Lines from the one with "Notre Bureau" through the end of the records, and no others, are what the answer should contain, copied exactly; please keep pictures out.

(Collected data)

++++

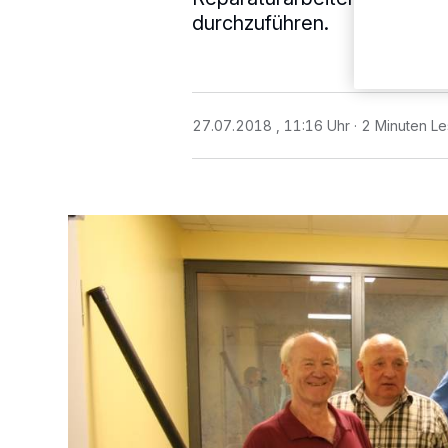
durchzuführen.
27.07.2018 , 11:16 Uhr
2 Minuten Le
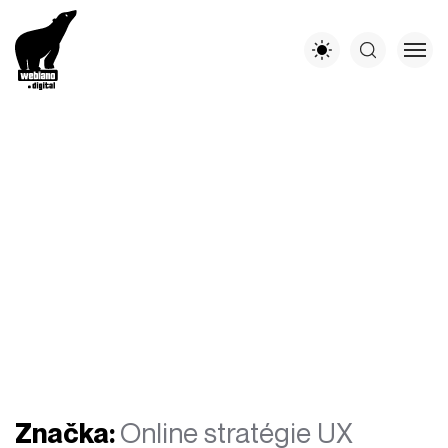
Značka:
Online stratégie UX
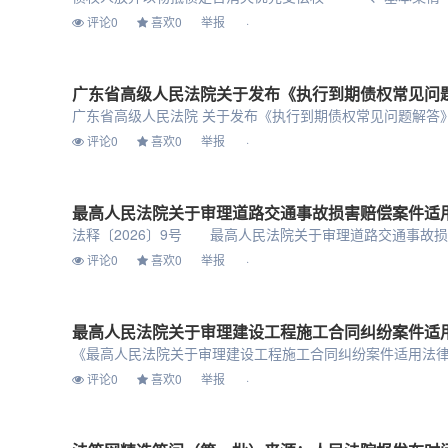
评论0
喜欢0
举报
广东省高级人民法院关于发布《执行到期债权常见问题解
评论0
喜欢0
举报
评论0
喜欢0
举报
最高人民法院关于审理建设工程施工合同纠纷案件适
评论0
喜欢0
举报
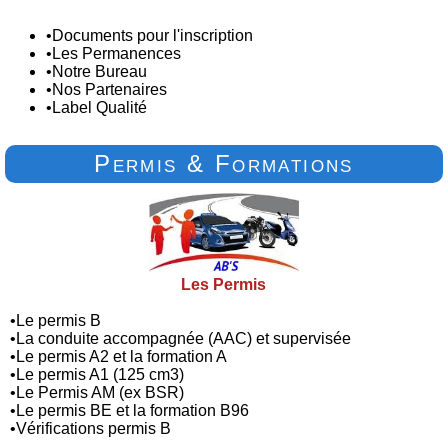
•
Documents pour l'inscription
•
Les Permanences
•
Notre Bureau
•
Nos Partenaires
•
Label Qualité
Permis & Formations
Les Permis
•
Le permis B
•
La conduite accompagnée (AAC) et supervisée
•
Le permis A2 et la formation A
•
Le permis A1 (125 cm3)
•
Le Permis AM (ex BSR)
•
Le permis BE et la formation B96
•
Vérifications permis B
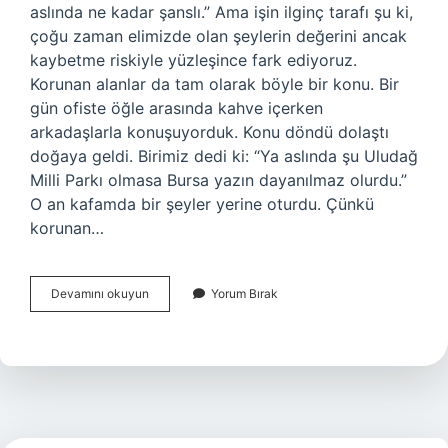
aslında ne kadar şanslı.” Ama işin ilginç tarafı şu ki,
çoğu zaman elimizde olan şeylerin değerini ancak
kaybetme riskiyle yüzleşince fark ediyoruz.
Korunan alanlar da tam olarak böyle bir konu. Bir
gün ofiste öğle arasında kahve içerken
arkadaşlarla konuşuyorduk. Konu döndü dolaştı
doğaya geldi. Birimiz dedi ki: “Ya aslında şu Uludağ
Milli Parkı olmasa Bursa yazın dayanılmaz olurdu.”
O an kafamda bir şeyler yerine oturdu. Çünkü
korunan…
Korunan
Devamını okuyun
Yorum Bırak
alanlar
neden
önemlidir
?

++++

**Answer**:
Notre Bureau
•
Nos Partenaires
•
Label Qualité
Permis & Formations
Les Permis
•
Le permis B
•
La conduite accompagnée (AAC) et supervisée
•
Le permis A2 et la formation A
•
Le permis A1 (125 cm3)
•
Le Permis AM (ex BSR)
•
Le permis BE et la formation B96
•
Vérifications permis B
aslında ne kadar şanslı.” Ama işin ilginç tarafı şu ki,
çoğu zaman elimizde olan şeylerin değerini ancak
kaybetme riskiyle yüzleşince fark ediyoruz.
Korunan alanlar da tam olarak böyle bir konu. Bir
gün ofiste öğle arasında kahve içerken
arkadaşlarla konuşuyorduk. Konu döndü dolaştı
doğaya geldi. Birimiz dedi ki: “Ya aslında şu Uludağ
Milli Parkı olmasa Bursa yazın dayanılmaz olurdu.”
O an kafamda bir şeyler yerine oturdu. Çünkü
korunan…
Korunan
Devamını okuyun
Yorum Bırak
alanlar
neden
önemlidir
?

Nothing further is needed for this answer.